Work request →
The reply should reproduce every line of the data below word for word, minus any images.
=== Begin Enclosure ===
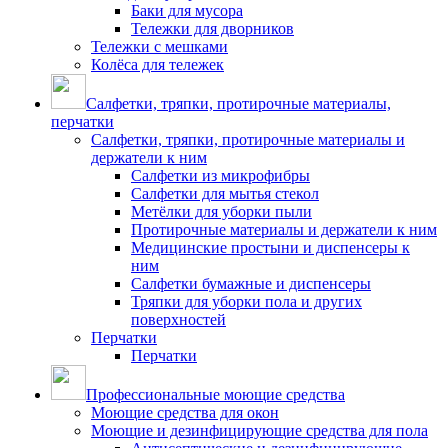
Баки для мусора
Тележки для дворников
Тележки с мешками
Колёса для тележек
Салфетки, тряпки, протирочные материалы,
перчатки
Салфетки, тряпки, протирочные материалы и
держатели к ним
Салфетки из микрофибры
Салфетки для мытья стекол
Метёлки для уборки пыли
Протирочные материалы и держатели к ним
Медицинские простыни и диспенсеры к
ним
Салфетки бумажные и диспенсеры
Тряпки для уборки пола и других
поверхностей
Перчатки
Перчатки
Профессиональные моющие средства
Моющие средства для окон
Моющие и дезинфицирующие средства для пола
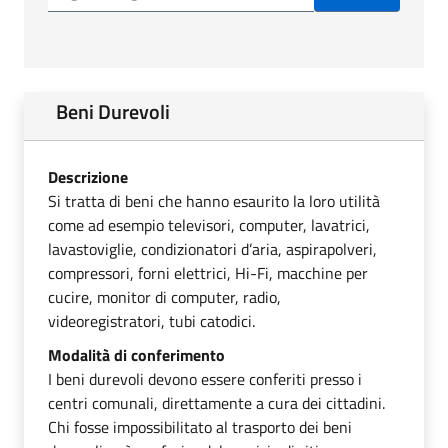
Beni Durevoli
Descrizione
Si tratta di beni che hanno esaurito la loro utilità
come ad esempio televisori, computer, lavatrici,
lavastoviglie, condizionatori d’aria, aspirapolveri,
compressori, forni elettrici, Hi-Fi, macchine per
cucire, monitor di computer, radio,
videoregistratori, tubi catodici.
Modalità di conferimento
I beni durevoli devono essere conferiti presso i
centri comunali, direttamente a cura dei cittadini.
Chi fosse impossibilitato al trasporto dei beni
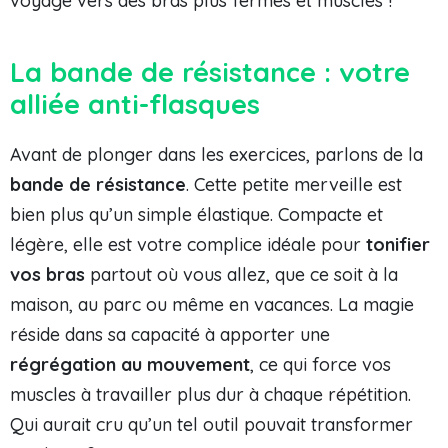
voyage vers des bras plus fermes et musclés !
La bande de résistance : votre
alliée anti-flasques
Avant de plonger dans les exercices, parlons de la
bande de résistance
. Cette petite merveille est
bien plus qu’un simple élastique. Compacte et
légère, elle est votre complice idéale pour
tonifier
vos bras
partout où vous allez, que ce soit à la
maison, au parc ou même en vacances. La magie
réside dans sa capacité à apporter une
régrégation au mouvement
, ce qui force vos
muscles à travailler plus dur à chaque répétition.
Qui aurait cru qu’un tel outil pouvait transformer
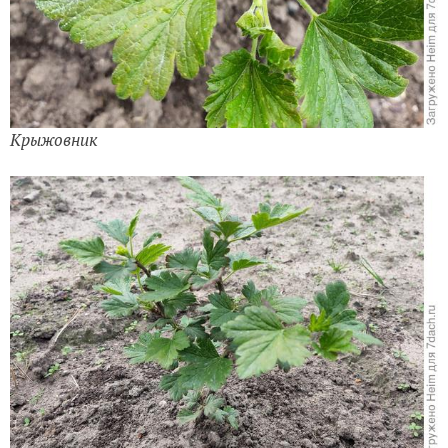
Крыжовник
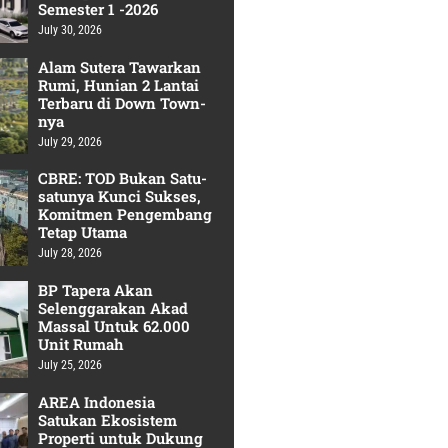
Semester 1 -2026
July 30, 2026
Alam Sutera Tawarkan
Rumi, Hunian 2 Lantai
Terbaru di Down Town-
nya
July 29, 2026
CBRE: TOD Bukan Satu-
satunya Kunci Sukses,
Komitmen Pengembang
Tetap Utama
July 28, 2026
BP Tapera Akan
Selenggarakan Akad
Massal Untuk 62.000
Unit Rumah
July 25, 2026
AREA Indonesia
Satukan Ekosistem
Properti untuk Dukung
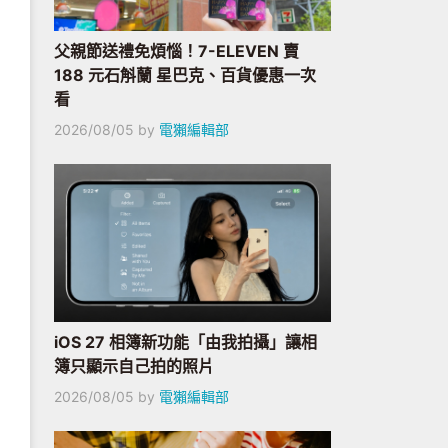
父親節送禮免煩惱！7-ELEVEN 賣
188 元石斛蘭 星巴克、百貨優惠一次
看
2026/08/05
by
電獺編輯部
iOS 27 相簿新功能「由我拍攝」讓相
簿只顯示自己拍的照片
2026/08/05
by
電獺編輯部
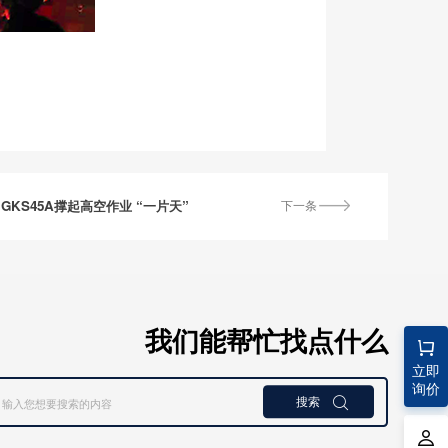
KS45A撑起高空作业 “一片天”
下一条
我们能帮忙找点什么
立即
询价
搜索

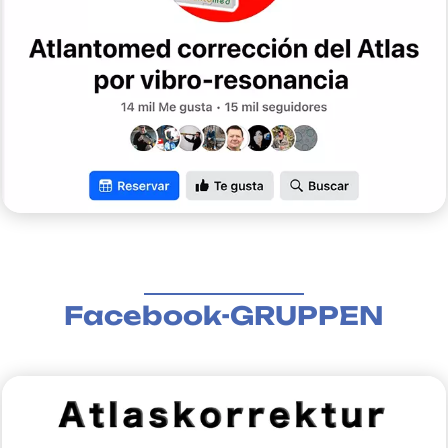
Facebook-GRUPPEN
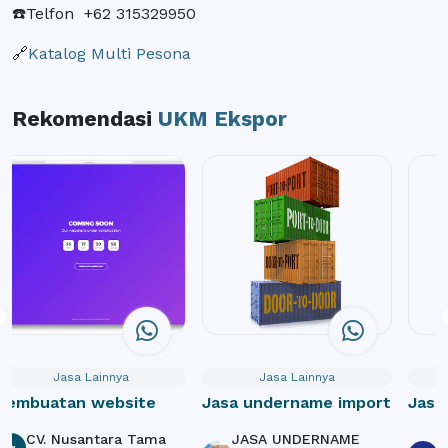
☎️Telfon +62 315329950
🔗
Katalog Multi Pesona
Rekomendasi
UKM Ekspor
Jasa Lainnya
Jasa Lainnya
Pembuatan website
Jasa undername import
Jasa
Webs
CV. Nusantara Tama
JASA UNDERNAME
P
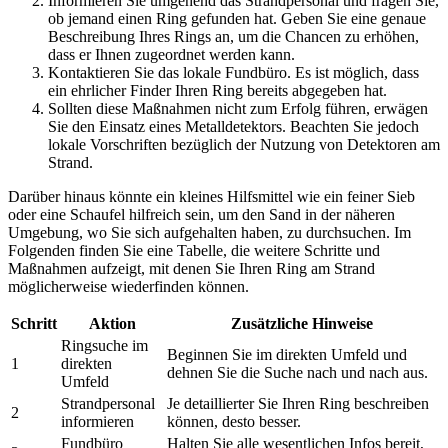
Informieren Sie umgehend das Strandpersonal und fragen Sie,
ob jemand einen Ring gefunden hat. Geben Sie eine genaue
Beschreibung Ihres Rings an, um die Chancen zu erhöhen,
dass er Ihnen zugeordnet werden kann.
Kontaktieren Sie das lokale Fundbüro. Es ist möglich, dass
ein ehrlicher Finder Ihren Ring bereits abgegeben hat.
Sollten diese Maßnahmen nicht zum Erfolg führen, erwägen
Sie den Einsatz eines Metalldetektors. Beachten Sie jedoch
lokale Vorschriften bezüglich der Nutzung von Detektoren am
Strand.
Darüber hinaus könnte ein kleines Hilfsmittel wie ein feiner Sieb
oder eine Schaufel hilfreich sein, um den Sand in der näheren
Umgebung, wo Sie sich aufgehalten haben, zu durchsuchen. Im
Folgenden finden Sie eine Tabelle, die weitere Schritte und
Maßnahmen aufzeigt, mit denen Sie Ihren Ring am Strand
möglicherweise wiederfinden können.
Schritt
Aktion
Zusätzliche Hinweise
Ringsuche im
Beginnen Sie im direkten Umfeld und
1
direkten
dehnen Sie die Suche nach und nach aus.
Umfeld
Strandpersonal
Je detaillierter Sie Ihren Ring beschreiben
2
informieren
können, desto besser.
Fundbüro
Halten Sie alle wesentlichen Infos bereit,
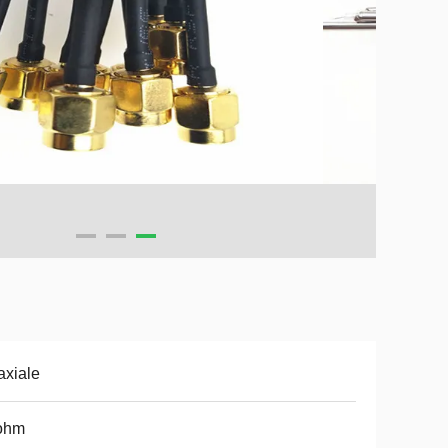
xiale
ohm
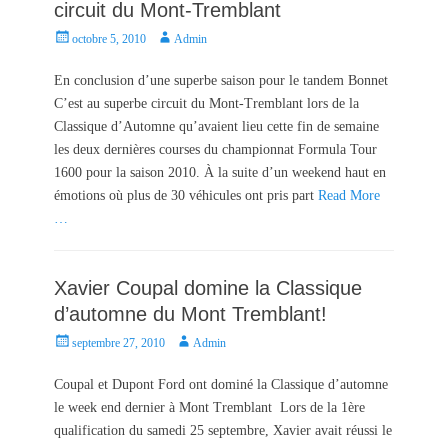
circuit du Mont-Tremblant
P
A
octobre 5, 2010
Admin
o
u
s
t
En conclusion d’une superbe saison pour le tandem Bonnet
t
h
C’est au superbe circuit du Mont-Tremblant lors de la
e
o
Classique d’Automne qu’avaient lieu cette fin de semaine
d
r
les deux dernières courses du championnat Formula Tour
o
1600 pour la saison 2010. À la suite d’un weekend haut en
n
émotions où plus de 30 véhicules ont pris part
Read More
…
Xavier Coupal domine la Classique
d’automne du Mont Tremblant!
P
A
septembre 27, 2010
Admin
o
u
s
t
Coupal et Dupont Ford ont dominé la Classique d’automne
t
h
le week end dernier à Mont Tremblant Lors de la 1ère
e
o
qualification du samedi 25 septembre, Xavier avait réussi le
d
r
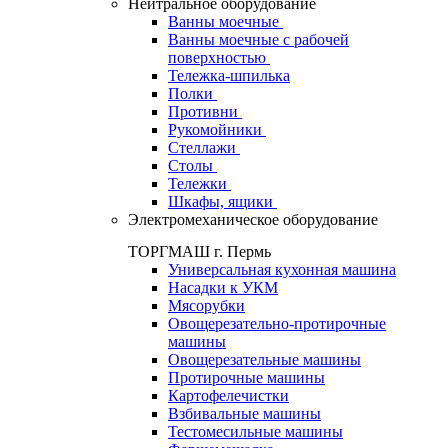
Нейтральное оборудование
Ванны моечные
Ванны моечные с рабочей
поверхностью
Тележка-шпилька
Полки
Противни
Рукомойники
Стеллажи
Столы
Тележки
Шкафы, ящики
Электромеханическое оборудование
ТОРГМАШ г. Пермь
Универсальная кухонная машина
Насадки к УКМ
Мясорубки
Овощерезательно-протирочные
машины
Овощерезательные машины
Протирочные машины
Картофелечистки
Взбивальные машины
Тестомесильные машины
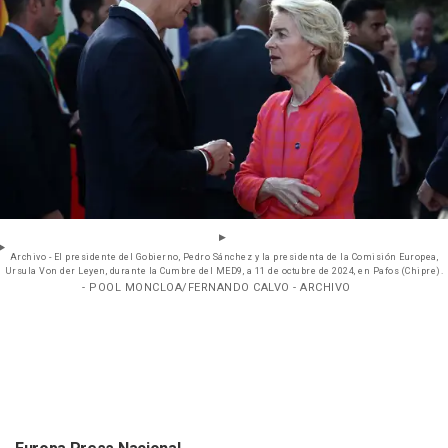
Archivo - El presidente del Gobierno, Pedro Sánchez y la presidenta de la Comisión Europea,
Ursula Von der Leyen, durante la Cumbre del MED9, a 11 de octubre de 2024, en Pafos (Chipre).
- POOL MONCLOA/FERNANDO CALVO - ARCHIVO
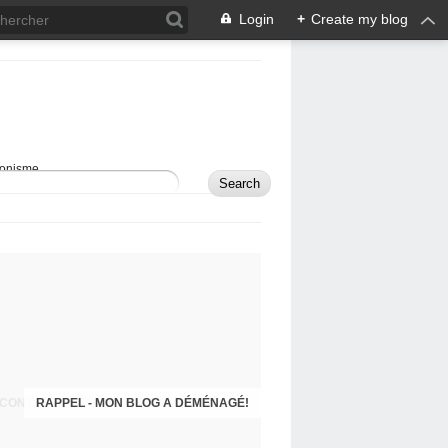
Login
+
Create my blog
sionisme.
RAPPEL - MON BLOG A DÉMÉNAGÉ!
=== End Enclosure ===
Task response →
Баки для мусора
Тележки для дворников
Тележки с мешками
Колёса для тележек
Салфетки, тряпки, протирочные материалы,
перчатки
Салфетки, тряпки, протирочные материалы и
держатели к ним
Салфетки из микрофибры
Салфетки для мытья стекол
Метёлки для уборки пыли
Протирочные материалы и держатели к ним
Медицинские простыни и диспенсеры к
ним
Салфетки бумажные и диспенсеры
Тряпки для уборки пола и других
поверхностей
Перчатки
Перчатки
Профессиональные моющие средства
Моющие средства для окон
Моющие и дезинфицирующие средства для пола
Beni Durevoli
Descrizione
Si tratta di beni che hanno esaurito la loro utilità
come ad esempio televisori, computer, lavatrici,
lavastoviglie, condizionatori d’aria, aspirapolveri,
compressori, forni elettrici, Hi-Fi, macchine per
cucire, monitor di computer, radio,
videoregistratori, tubi catodici.
Modalità di conferimento
I beni durevoli devono essere conferiti presso i
centri comunali, direttamente a cura dei cittadini.
Chi fosse impossibilitato al trasporto dei beni
voyage vers des bras plus fermes et musclés !
La bande de résistance : votre
alliée anti-flasques
Avant de plonger dans les exercices, parlons de la
bande de résistance
. Cette petite merveille est
bien plus qu’un simple élastique. Compacte et
légère, elle est votre complice idéale pour
tonifier
vos bras
partout où vous allez, que ce soit à la
maison, au parc ou même en vacances. La magie
réside dans sa capacité à apporter une
régrégation au mouvement
, ce qui force vos
muscles à travailler plus dur à chaque répétition.
Qui aurait cru qu’un tel outil pouvait transformer
Крыжовник
Semester 1 -2026
July 30, 2026
Alam Sutera Tawarkan
Rumi, Hunian 2 Lantai
Terbaru di Down Town-
nya
July 29, 2026
CBRE: TOD Bukan Satu-
satunya Kunci Sukses,
Komitmen Pengembang
Tetap Utama
July 28, 2026
BP Tapera Akan
Selenggarakan Akad
Massal Untuk 62.000
Unit Rumah
July 25, 2026
AREA Indonesia
Satukan Ekosistem
Properti untuk Dukung
父親節送禮免煩惱！7-ELEVEN 賣
188 元石斛蘭 星巴克、百貨優惠一次
看
2026/08/05
by
電獺編輯部
iOS 27 相簿新功能「由我拍攝」讓相
簿只顯示自己拍的照片
2026/08/05
by
電獺編輯部
KS45A撑起高空作业 “一片天”
下一条
我们能帮忙找点什么
立即
询价
搜索

Facebook-GRUPPEN
☎️Telfon +62 315329950
🔗
Katalog Multi Pesona
Rekomendasi
UKM Ekspor
Jasa Lainnya
Jasa Lainnya
Pembuatan website
Jasa undername import
Jasa
Webs
CV. Nusantara Tama
JASA UNDERNAME
P
Informieren Sie umgehend das Strandpersonal und fragen Sie,
ob jemand einen Ring gefunden hat. Geben Sie eine genaue
Beschreibung Ihres Rings an, um die Chancen zu erhöhen,
dass er Ihnen zugeordnet werden kann.
Kontaktieren Sie das lokale Fundbüro. Es ist möglich, dass
ein ehrlicher Finder Ihren Ring bereits abgegeben hat.
Sollten diese Maßnahmen nicht zum Erfolg führen, erwägen
Sie den Einsatz eines Metalldetektors. Beachten Sie jedoch
lokale Vorschriften bezüglich der Nutzung von Detektoren am
Strand.
Darüber hinaus könnte ein kleines Hilfsmittel wie ein feiner Sieb
oder eine Schaufel hilfreich sein, um den Sand in der näheren
Umgebung, wo Sie sich aufgehalten haben, zu durchsuchen. Im
Folgenden finden Sie eine Tabelle, die weitere Schritte und
Maßnahmen aufzeigt, mit denen Sie Ihren Ring am Strand
möglicherweise wiederfinden können.
Schritt
Aktion
Zusätzliche Hinweise
Ringsuche im
Beginnen Sie im direkten Umfeld und
1
direkten
dehnen Sie die Suche nach und nach aus.
Umfeld
Strandpersonal
Je detaillierter Sie Ihren Ring beschreiben
2
informieren
können, desto besser.
Fundbüro
Halten Sie alle wesentlichen Infos bereit,
xiale
ohm
circuit du Mont-Tremblant
P
A
octobre 5, 2010
Admin
o
u
s
t
En conclusion d’une superbe saison pour le tandem Bonnet
t
h
C’est au superbe circuit du Mont-Tremblant lors de la
e
o
Classique d’Automne qu’avaient lieu cette fin de semaine
d
r
les deux dernières courses du championnat Formula Tour
o
1600 pour la saison 2010. À la suite d’un weekend haut en
n
émotions où plus de 30 véhicules ont pris part
Read More
…
Xavier Coupal domine la Classique
d’automne du Mont Tremblant!
P
A
septembre 27, 2010
Admin
o
u
s
t
Coupal et Dupont Ford ont dominé la Classique d’automne
t
h
le week end dernier à Mont Tremblant Lors de la 1ère
e
o
qualification du samedi 25 septembre, Xavier avait réussi le
d
r
Нейтральное оборудование
Ванны моечные
Ванны моечные с рабочей
поверхностью
Тележка-шпилька
Полки
Противни
Рукомойники
Стеллажи
Столы
Тележки
Шкафы, ящики
Электромеханическое оборудование
ТОРГМАШ г. Пермь
Универсальная кухонная машина
Насадки к УКМ
Мясорубки
Овощерезательно-протирочные
машины
Овощерезательные машины
Протирочные машины
Картофелечистки
Взбивальные машины
Тестомесильные машины
Archivo - El presidente del Gobierno, Pedro Sánchez y la presidenta de la Comisión Europea,
Ursula Von der Leyen, durante la Cumbre del MED9, a 11 de octubre de 2024, en Pafos (Chipre).
- POOL MONCLOA/FERNANDO CALVO - ARCHIVO
Login
+
Create my blog
sionisme.
RAPPEL - MON BLOG A DÉMÉNAGÉ!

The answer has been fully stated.